Napoli, L'altra madre di Andrej Longo

L'altra madre
di Andrej Longo
Adelphi, 2016

pp. 197
€ 17 (cartaceo)




L'altra madre: dal titolo mi aspettavo una storia diversa, una storia di gravidanze difficili, di maternità sofferte. Invece il testo di Andrej Longo, uscito nel per Adelphi qualche mese fa, parla di destini che si incrociano, come solo può accadere nelle storie della Vita.
La città di Napoli, in una tiepida primavera di qualche anno fa che potrebbe essere questa estate, accoglie le vicende di due (o meglio quattro) vite che scorrono parallele, ma destinate a unirsi.
Genny ha sedici anni, è un ragazzino sveglio e volenteroso, lavora in un bar di via Toledo, ha la lingua lunga, la sicurezza spavalda e un po' arrogante, ma non cattiva, dell'adolescenza e vola sul suo motorino.

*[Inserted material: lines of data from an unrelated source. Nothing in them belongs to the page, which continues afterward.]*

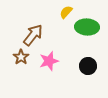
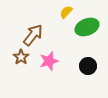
green ellipse: rotated 25 degrees counterclockwise
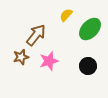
yellow semicircle: moved 3 px down
green ellipse: moved 3 px right, 2 px down; rotated 25 degrees counterclockwise
brown arrow: moved 3 px right
brown star: rotated 21 degrees clockwise
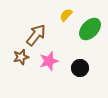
black circle: moved 8 px left, 2 px down
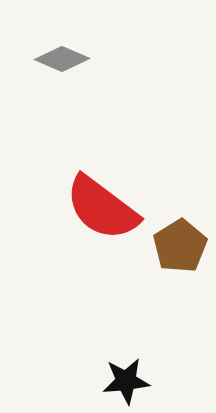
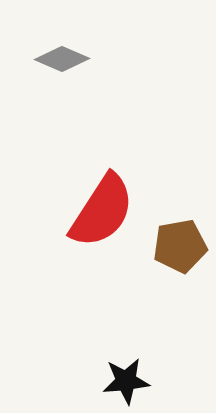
red semicircle: moved 3 px down; rotated 94 degrees counterclockwise
brown pentagon: rotated 22 degrees clockwise
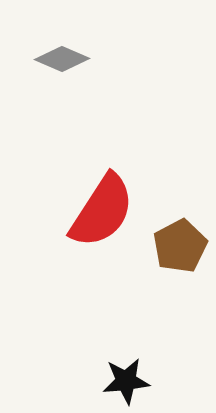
brown pentagon: rotated 18 degrees counterclockwise
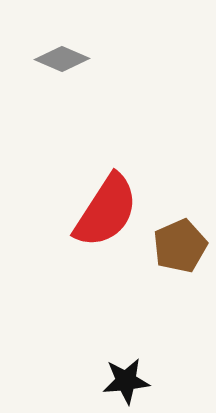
red semicircle: moved 4 px right
brown pentagon: rotated 4 degrees clockwise
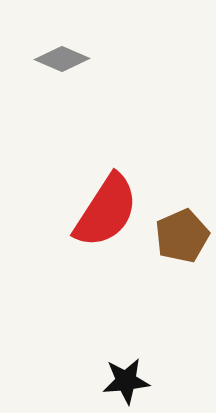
brown pentagon: moved 2 px right, 10 px up
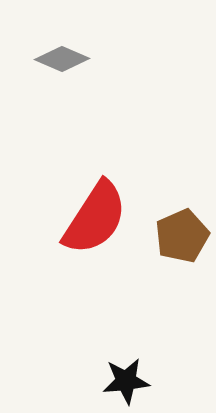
red semicircle: moved 11 px left, 7 px down
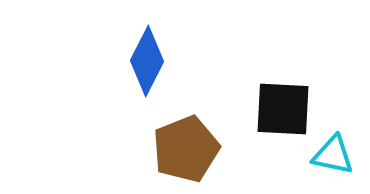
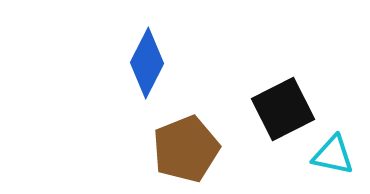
blue diamond: moved 2 px down
black square: rotated 30 degrees counterclockwise
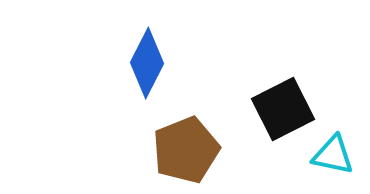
brown pentagon: moved 1 px down
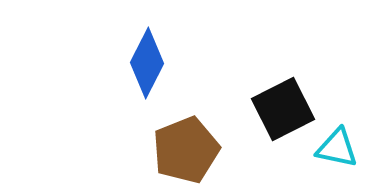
cyan triangle: moved 4 px right, 7 px up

Sua madre ha quarant'anni, ma un brutto tumore la rende stanca, più vecchia di quel che è, consumata e senza più ossigeno. Fa gli orli ai pantaloni del vicinato, venti orli a ottanta euro, e ogni tanto si prende una pausa per farsi i tarocchi.
Tania invece di anni ne ha quindici, va a scuola, gioca a pallavolo e le piace sognare, uscire con le amiche, stare in compagnia, sognare i bei vestiti delle vetrine del centro. Irene, sua mamma, fa la poliziotta, un mestiere che deve fare i conti con le difficoltà quotidiane della città all'ombra del Vesuvio. È una donna indipendente e caparbia, con un amore infinito per la sua bambina.

Due figli e due genitori, una simmetria perfetta che collega quattro persone apparentemente così distanti: due quartieri diversi, due culture diverse, due lavori e aspettative di vita totalmente opposte, ma lo stesso rapporto viscerale alla base.

Genny ha capito come funziona per le strade di Napoli: devi stare attento ai sì e ai no che dici. Lui vorrebbe tenersi lontano dalle dinamiche del bar di Pinuccia, che non è quello chic in cui lavora, ma quello che frequenta la sera, dove trova i suoi conoscenti, i suoi amici, spesso più grandi di lui e con tutta un'altra condotta di vita. Un po' di spaccio, tante risse, qualche scippo. Sa che è meglio stare alla larga da queste cose, è sua madre che glielo ricorda ogni giorno, con il filo di voce che le è rimasto. Però ci sono dei no che non puoi pronunciare, che comprometterebbero certi rapporti con qualche ragazzo più grande e più potente di te. E invece dire sì in certi casi ti fa sentire come loro, parte di un gruppo, accettato dagli altri preso in considerazione anche solo perchè sai guidare il motorino come nessuno e sei la persona adatta a scippare due ragazze in una strada del Vomero. Una delle due ragazze è Tania.

Da questo istante le vite di Irene e Genny sono unite, involontariamente e per sempre in questa assurda coincidenza. Irene, da poliziotta impeccabile, si trasforma in una detective privata determinata a volere farsi giustizia da sola. Ma l'amore materno supera il dolore e talvolta il perdono e l'accettazione della tragedia portano a un passo avanti nella comprensione dei nostri sentimenti, anche quelli più istintuali e radicati in noi. Così mentre la vita della madre di Genny si spegne, distrutta dal tumore, gli si dà la possibilità di fare riferimento, di lì in avanti, ad una “altra madre”. Che può essere sì Irene, ma è anche la città di Napoli.

Napoli è la madre simbolica di tutti questi ragazzi cresciuti per le strade. Una Napoli che sembra voltare la faccia ai suoi cittadini, o magari sono proprio i suoi abitanti ad averla tradita. La città è descritta come un groviglio di strade, quartieri da evitare e scorci di straordinaria bellezza, apprezzabili semplicemente salendo le scale da cui è possibile scorgere il mare che luccica. Andrej Longo, Ischiano di nascita, costruisce la sua prosa (come già ha fatto nei suoi precedenti romanzi o racconti – pensiamo a Dieci o a Lu campo di girasoli) con molti dialoghi in dialetto, in un amalgama ben equilibrato e autentico, intenso come la città che racconta in questa toccante lettura estiva.